[Dataset content]
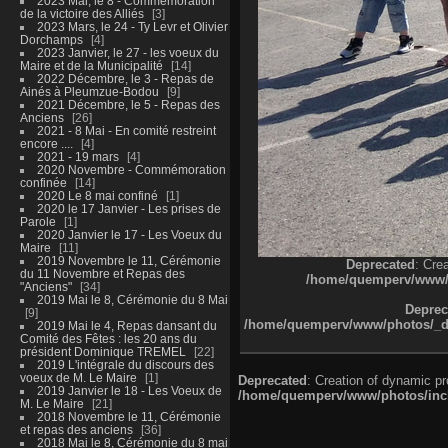
2023 Mai, le 8 - Commémoration
de la victoire des Alliés
3
2023 Mars, le 24 - Ty Levr et Olivier
Dorchamps
4
2023 Janvier, le 27 - les voeux du
Maire et de la Municipalité
14
2022 Décembre, le 3 - Repas de
Ainés à Pleumzue-Bodou
9
2021 Décembre, le 5 - Repas des
Anciens
26
2021 - 8 Mai - En comité restreint
encore ....
4
2021 - 19 mars
4
2020 Novembre - Commémoration
confinée
14
2020 Le 8 mai confiné
1
2020 le 17 Janvier - Les prises de
Parole
1
2020 Janvier le 17 - Les Voeux du
Maire
11
2019 Novembre le 11, Cérémonie
Deprecated
: Cre
du 11 Novembre et Repas des
/home/quemperv/www/ph
"Anciens"
34
2019 Mai le 8, Cérémonie du 8 Mai
Deprec
9
/home/quemperv/www/photos/_dat
2019 Mai le 4, Repas dansant du
Comité des Fêtes : les 20 ans du
président Dominique TREMEL
22
2019 L'intégrale du discours des
voeux de M. Le Maire
1
Deprecated
: Creation of dynamic p
2019 Janvier le 18 - Les Voeux de
/home/quemperv/www/photos/inclu
M. Le Maire
21
2018 Novembre le 11, Cérémonie
et repas des anciens
36
2018 Mai le 8, Cérémonie du 8 mai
[/Dataset content]
Work to complete - Gather up the lines containing the word "Commémoration" from these records and copy them.

Task answer -
2023 Mai, le 8 - Commémoration
2020 Novembre - Commémoration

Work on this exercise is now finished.